» **What you need to do**: Only one span belongs in the answer: the line holding "Verkkokauppa (65, 1267)" through the last line of the entries below, retyped exactly.

» **Recorded information**:
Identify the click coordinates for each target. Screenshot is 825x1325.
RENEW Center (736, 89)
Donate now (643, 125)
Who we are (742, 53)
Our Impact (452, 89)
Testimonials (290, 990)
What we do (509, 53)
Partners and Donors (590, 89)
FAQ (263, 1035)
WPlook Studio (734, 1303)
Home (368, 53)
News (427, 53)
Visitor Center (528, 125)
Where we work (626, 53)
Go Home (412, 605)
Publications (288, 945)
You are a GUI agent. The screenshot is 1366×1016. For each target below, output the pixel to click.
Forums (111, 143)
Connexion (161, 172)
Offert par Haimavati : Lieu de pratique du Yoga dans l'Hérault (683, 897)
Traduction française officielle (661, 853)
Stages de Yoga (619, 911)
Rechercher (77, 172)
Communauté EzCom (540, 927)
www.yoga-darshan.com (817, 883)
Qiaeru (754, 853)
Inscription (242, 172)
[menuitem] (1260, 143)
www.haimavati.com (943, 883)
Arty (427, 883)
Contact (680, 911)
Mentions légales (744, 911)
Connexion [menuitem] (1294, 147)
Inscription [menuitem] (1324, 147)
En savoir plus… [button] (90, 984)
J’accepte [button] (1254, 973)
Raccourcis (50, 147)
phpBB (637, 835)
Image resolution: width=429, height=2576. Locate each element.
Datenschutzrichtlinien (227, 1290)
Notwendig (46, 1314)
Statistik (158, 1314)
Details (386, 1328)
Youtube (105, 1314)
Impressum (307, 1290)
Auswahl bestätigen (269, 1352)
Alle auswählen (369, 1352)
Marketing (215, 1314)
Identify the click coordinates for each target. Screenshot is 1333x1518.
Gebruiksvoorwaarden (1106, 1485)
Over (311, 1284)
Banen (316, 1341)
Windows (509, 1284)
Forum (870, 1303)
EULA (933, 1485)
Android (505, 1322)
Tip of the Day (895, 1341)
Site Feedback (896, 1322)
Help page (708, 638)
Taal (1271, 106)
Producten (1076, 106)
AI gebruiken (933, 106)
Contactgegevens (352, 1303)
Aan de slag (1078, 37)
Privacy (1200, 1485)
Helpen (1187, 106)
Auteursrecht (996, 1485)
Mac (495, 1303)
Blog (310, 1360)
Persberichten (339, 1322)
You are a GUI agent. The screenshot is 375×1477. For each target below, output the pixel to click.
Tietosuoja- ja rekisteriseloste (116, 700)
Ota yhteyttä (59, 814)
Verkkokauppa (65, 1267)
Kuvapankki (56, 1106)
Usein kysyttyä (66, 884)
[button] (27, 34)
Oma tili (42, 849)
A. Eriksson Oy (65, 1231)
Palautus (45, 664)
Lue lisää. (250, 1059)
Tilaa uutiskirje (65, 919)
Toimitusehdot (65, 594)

» **Written response**:
Verkkokauppa (65, 1267)
Kuvapankki (56, 1106)
Usein kysyttyä (66, 884)
[button] (27, 34)
Oma tili (42, 849)
A. Eriksson Oy (65, 1231)
Palautus (45, 664)
Lue lisää. (250, 1059)
Tilaa uutiskirje (65, 919)
Toimitusehdot (65, 594)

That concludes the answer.